WHAT
This is about salmon.
More precisely, it’s about the permanent, taxpayer-funded failure to restore salmon runs in the Columbia–Snake River system—despite decades of study, regulation, and billions spent in the name of “mitigation.”
The fish keep disappearing. The money keeps flowing.
WHO
At the center sits the Bonneville Power Administration, operator, funder, and perpetual apologizer for a dam system that everyone knew—before it was built—would devastate anadromous fish and tribal fisheries.
Surrounding BPA is a dense ecosystem of federal and state agencies, government scientists and contractors, consultants, NGOs, and mitigation vendors, subsidized barge operators, and regulatory bodies whose job is to regulate without resolving
This is a case of institutional dependency.
WHERE
The Columbia River Basin, with special attention to the Lower Snake River, where four additional dams were stacked onto an already stressed system during the dam-building era.
These four dams—useful on paper, marginal in reality—turned a survivable obstacle course into a biological meat grinder.
WHEN
The problem began the moment planners decided to build dams and promise the tribes that fish runs would somehow be protected afterward.
Instead of choosing, they invented mitigation.
We’ve been “studying” the same problem for decades.
WHY
Here’s the dirty secret nobody puts in an executive summary: Juvenile salmon can survive four major dams. They cannot survive eight. The out-migration mortality rate is roughly 95%.

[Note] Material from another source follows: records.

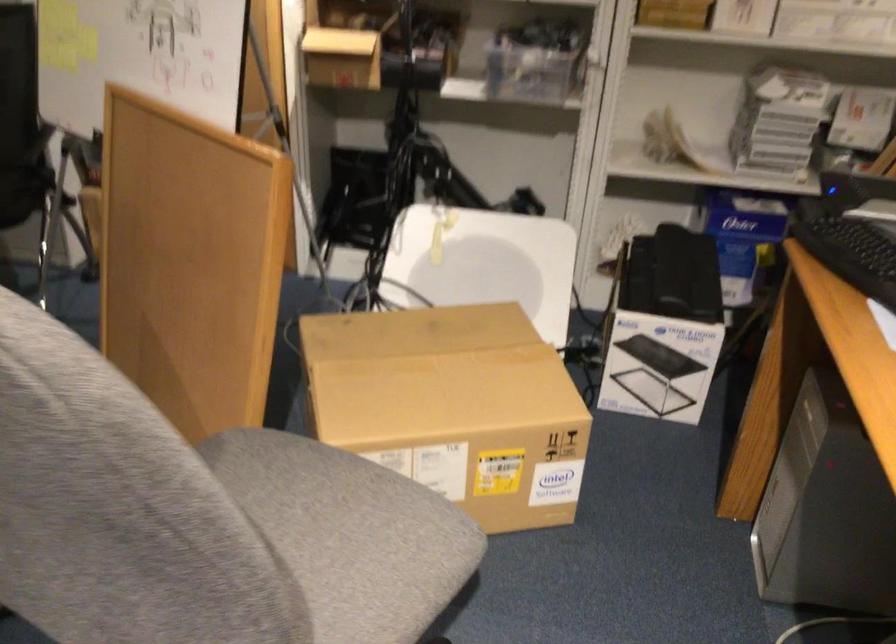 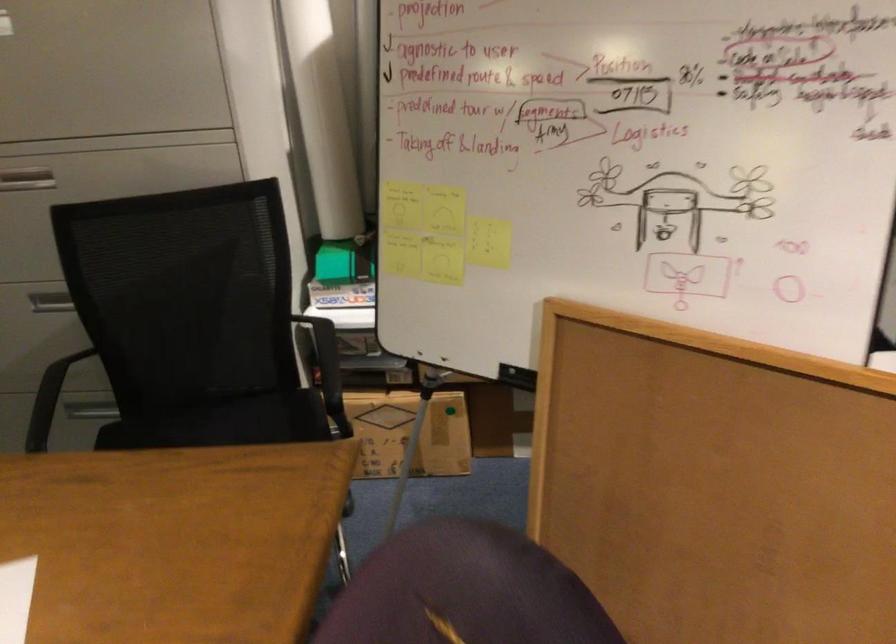 Consider the image. In a continuous first-person perspective shot, in which direction is the camera moving?

The cameraman walked toward left, forward. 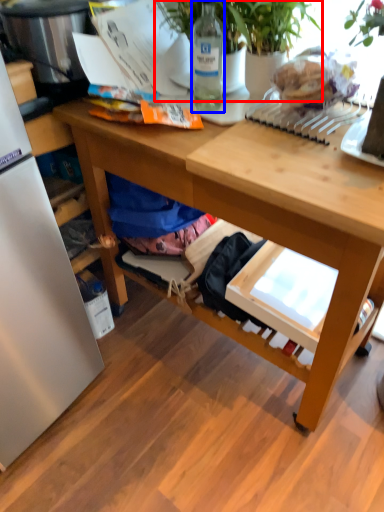 Question: Which object appears closest to the camera in this image, houseplant (highlighted by a red box) or bottle (highlighted by a blue box)?

Choices:
 (A) houseplant
 (B) bottle

Answer: (A) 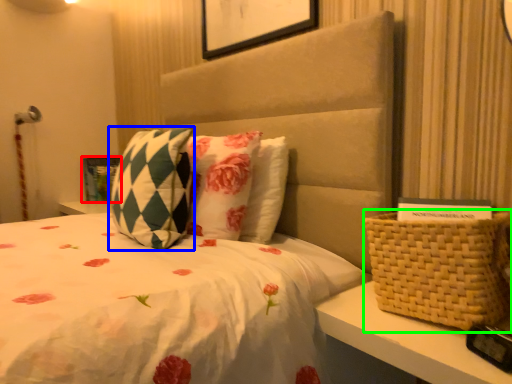 Question: Based on their relative distances, which object is farther from picture frame (highlighted by a red box)? Choose from pillow (highlighted by a blue box) and basket (highlighted by a green box).

Choices:
 (A) pillow
 (B) basket

Answer: (B) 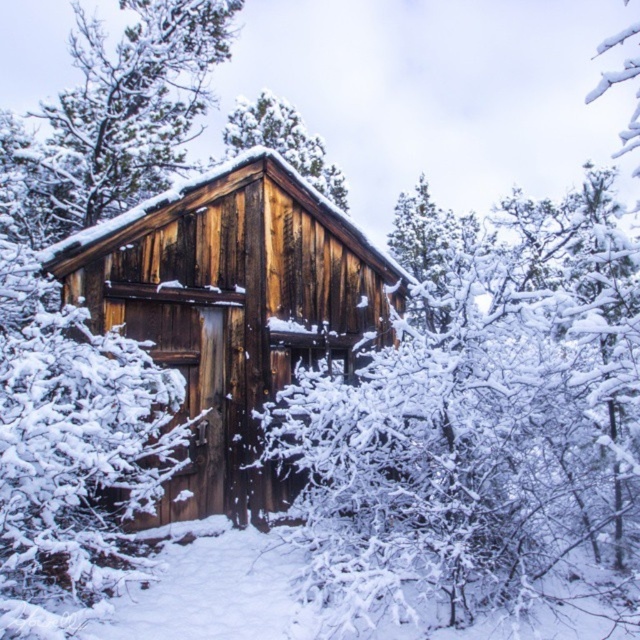 Which is above, wooden cabin at center or snow-covered pine tree at upper left?

Positioned higher is snow-covered pine tree at upper left.

Who is more forward, (332,339) or (122,90)?

Point (332,339) is in front.

At what (x,y) coordinates should I click in order to perform the action: click on wooden cabin at center. Please return your answer as a coordinate pair (x, y). The height and width of the screenshot is (640, 640). Looking at the image, I should click on (232, 307).

Does snow-covered pine tree at upper left have a greater height compared to snow-covered pine tree at center?

Yes.

Is snow-covered pine tree at upper left bigger than snow-covered pine tree at center?

Yes.

Identify the location of snow-covered pine tree at upper left. The image size is (640, 640). click(120, 115).

The width and height of the screenshot is (640, 640). What are the coordinates of `snow-covered pine tree at upper left` in the screenshot? It's located at (120, 115).

Is point (259, 272) in front of point (248, 141)?

Yes, it is.

Where is `wooden cabin at center`? The image size is (640, 640). wooden cabin at center is located at coordinates (232, 307).

Where is `wooden cabin at center`? The height and width of the screenshot is (640, 640). wooden cabin at center is located at coordinates (232, 307). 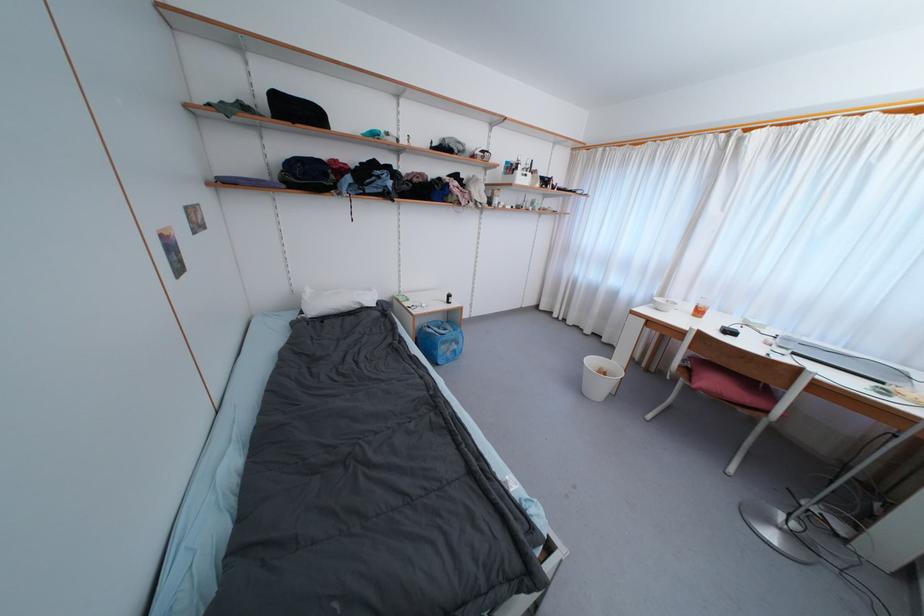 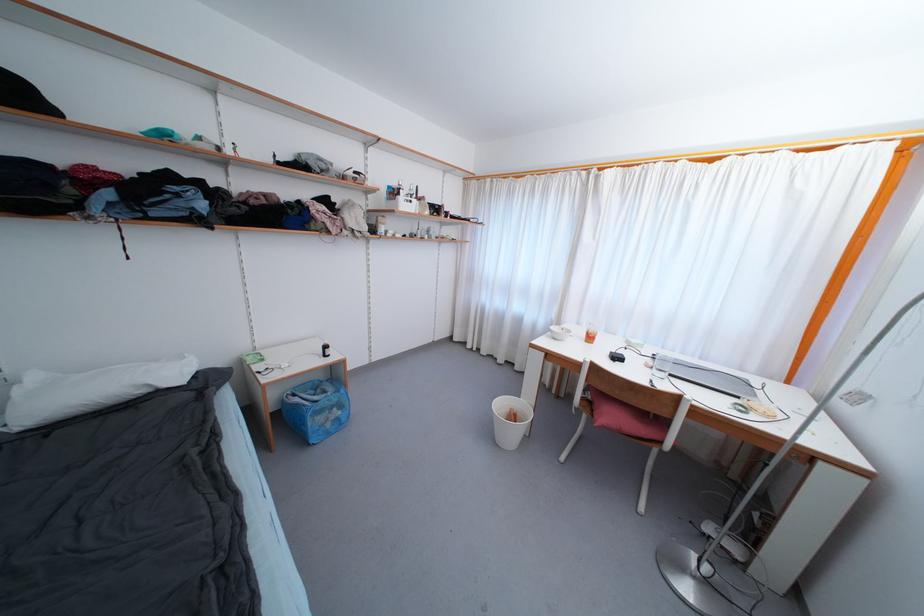 Find the pixel in the second image that matches pixel 432 330 in the first image.

(298, 398) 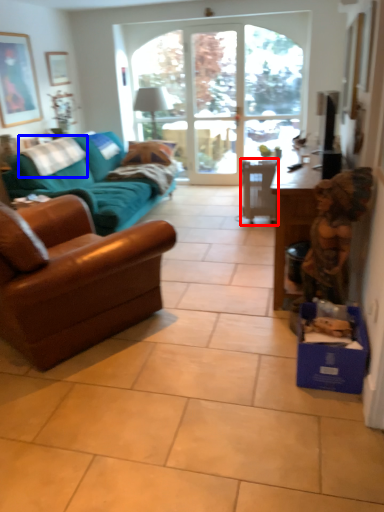 Question: Among these objects, which one is farthest to the camera, chair (highlighted by a red box) or pillow (highlighted by a blue box)?

Choices:
 (A) chair
 (B) pillow

Answer: (A) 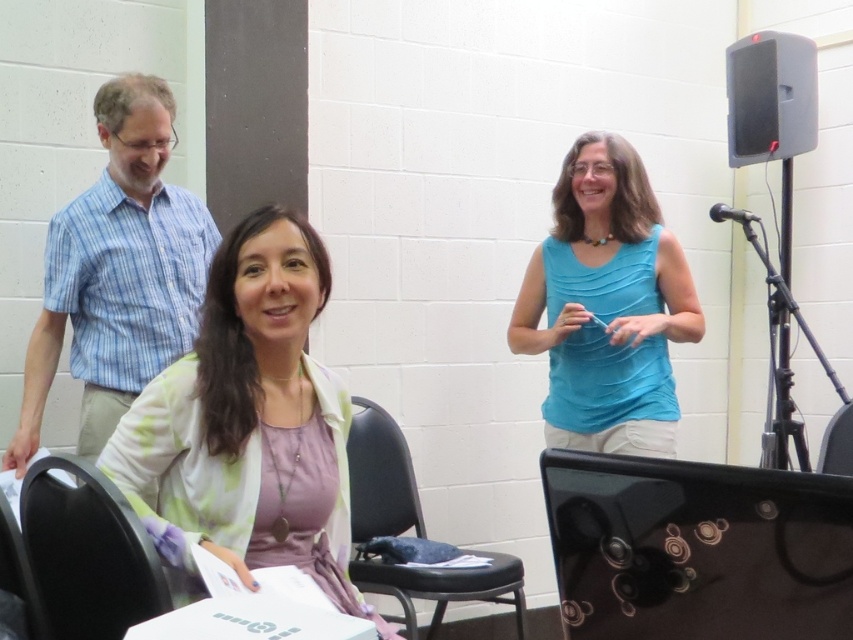 You are a photographer setting up for an event. You need to ensure that both the pastel floral cardigan at center and the blue fabric shirt at center are visible in your photo. Based on their positions, which clothing item is closer to the camera?

The pastel floral cardigan at center is in front of the blue fabric shirt at center, so it is closer to the camera.

What object is located at the coordinates point (697, 548)?

The point (697, 548) indicates the location of the black glossy laptop at lower right. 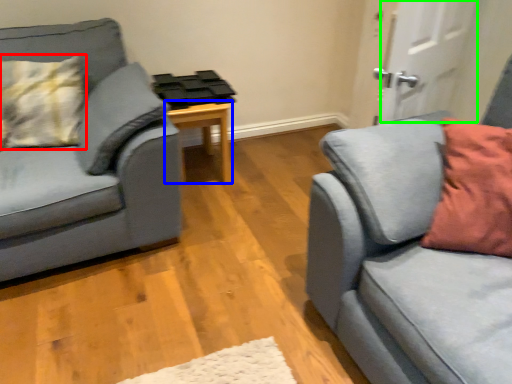 Question: Considering the real-world distances, which object is closest to pillow (highlighted by a red box)? table (highlighted by a blue box) or door (highlighted by a green box).

Choices:
 (A) table
 (B) door

Answer: (A) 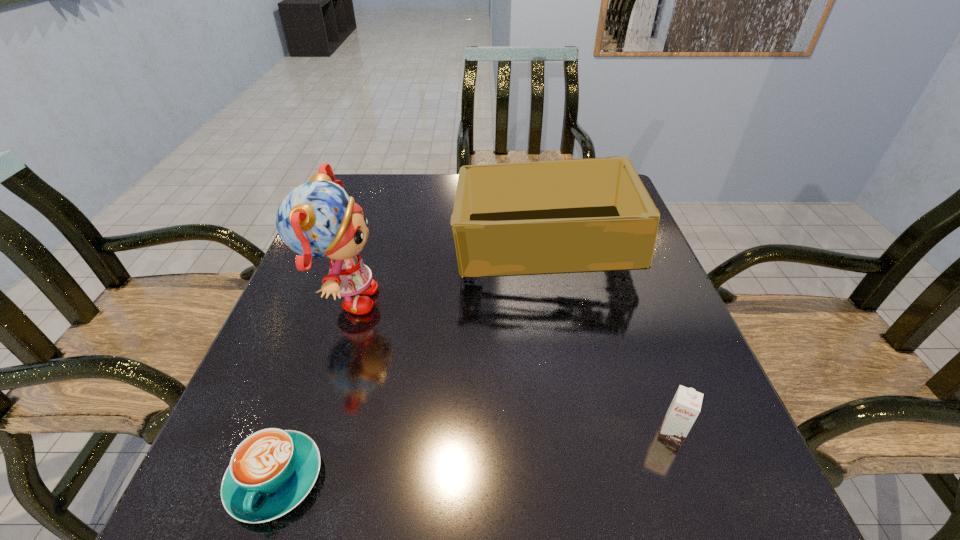 Identify which object is located as the third nearest to the chocolate milk. Please provide its 2D coordinates. Your answer should be formatted as a tuple, i.e. [(x, y)], where the tuple contains the x and y coordinates of a point satisfying the conditions above.

[(271, 471)]

You are a GUI agent. You are given a task and a screenshot of the screen. Output one action in this format:
    pyautogui.click(x=<x>, y=<y>)
    Task: Click on the second closest object relative to the chocolate milk
    
    Given the screenshot: What is the action you would take?
    pyautogui.click(x=317, y=219)

What are the coordinates of `vacant area that satisfies the following two spatial constraints: 1. on the face of the chocolate milk; 2. on the right side of the doll` in the screenshot? It's located at (300, 433).

Locate an element on the screen. vacant space that satisfies the following two spatial constraints: 1. on the face of the tallest object; 2. with the handle on the right side of the shortest object is located at coordinates (285, 478).

Locate an element on the screen. free point that satisfies the following two spatial constraints: 1. on the front side of the box; 2. on the face of the tallest object is located at coordinates (561, 301).

I want to click on vacant area in the image that satisfies the following two spatial constraints: 1. on the face of the third tallest object; 2. on the left side of the tallest object, so click(x=300, y=433).

This screenshot has height=540, width=960. I want to click on free space in the image that satisfies the following two spatial constraints: 1. on the face of the tallest object; 2. on the right side of the chocolate milk, so click(x=300, y=433). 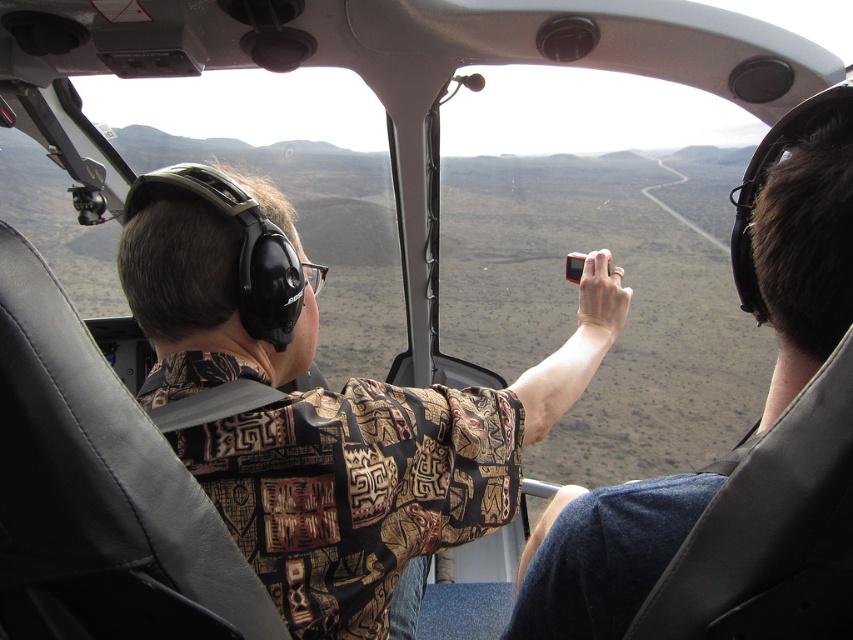 Which is more to the right, patterned fabric shirt at center or matte black camera at right?

matte black camera at right is more to the right.

Does patterned fabric shirt at center appear on the left side of matte black camera at right?

Correct, you'll find patterned fabric shirt at center to the left of matte black camera at right.

The width and height of the screenshot is (853, 640). I want to click on patterned fabric shirt at center, so click(x=384, y=472).

Image resolution: width=853 pixels, height=640 pixels. What are the coordinates of `patterned fabric shirt at center` in the screenshot? It's located at (384, 472). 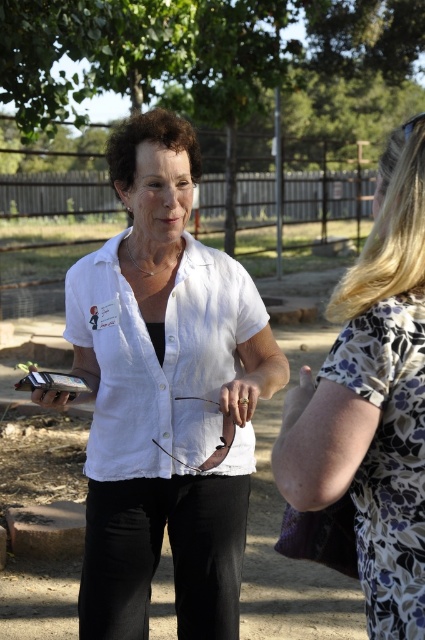 The height and width of the screenshot is (640, 425). Describe the element at coordinates (373, 401) in the screenshot. I see `floral fabric dress at center` at that location.

Where is `floral fabric dress at center`? floral fabric dress at center is located at coordinates (373, 401).

Image resolution: width=425 pixels, height=640 pixels. What are the coordinates of `white matte shirt at center` in the screenshot? It's located at (164, 396).

Between point (127, 500) and point (379, 212), which one is positioned in front?

Point (379, 212) is more forward.

Image resolution: width=425 pixels, height=640 pixels. Identify the location of white matte shirt at center. [164, 396].

Identify the location of white matte shirt at center. The image size is (425, 640). (164, 396).

Is white matte shirt at center closer to camera compared to white linen shirt at center?

Yes.

Is white matte shirt at center above white linen shirt at center?

Incorrect, white matte shirt at center is not positioned above white linen shirt at center.

Between point (138, 624) and point (193, 268), which one is positioned behind?

Positioned behind is point (193, 268).

Where is `white matte shirt at center`? This screenshot has height=640, width=425. white matte shirt at center is located at coordinates (164, 396).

This is not controversial biology. It’s arithmetic.
Remove or mothball the four Lower Snake River dams, and survival improves dramatically.
Keep them, and no amount of habitat tinkering upstream matters.
But solving the problem would end a multi-billion-dollar mitigation economy, render decades of “adaptive management” obsolete, eliminate subsidized barging, shrink agency budgets, and force officials to admit the answer was obvious all along.
So instead, we manage decline.
Again, it’s all about process not solution.
HOW
By pretending complexity where none exists.
Mitigation becomes an industry: fish ladders, barging programs, tagging, tracking, modeling, endless reports concluding “more study is needed”
Each program creates jobs. Each failure justifies the next funding round.
Meanwhile, the four Lower Snake River dams—largely earthen, relatively easy to remove or mothball—remain untouched, despite quiet acknowledgment from insiders that their benefits are minor and replaceable.
This is not environmental stewardship. It’s regulatory theater.
BOTTOM LINE
The salmon problem is unsolvable under the current incentive structure.
But so long as process (read: failure) keeps agencies funded nothing fundamental will change.
Which is why this belongs in the same category as California’s “train to nowhere” and every other government program where admitting the obvious is economically disruptive to government bureaucracy (and the favorable contractors it supports).



When the gov't gets involved it appears to get very fishy !!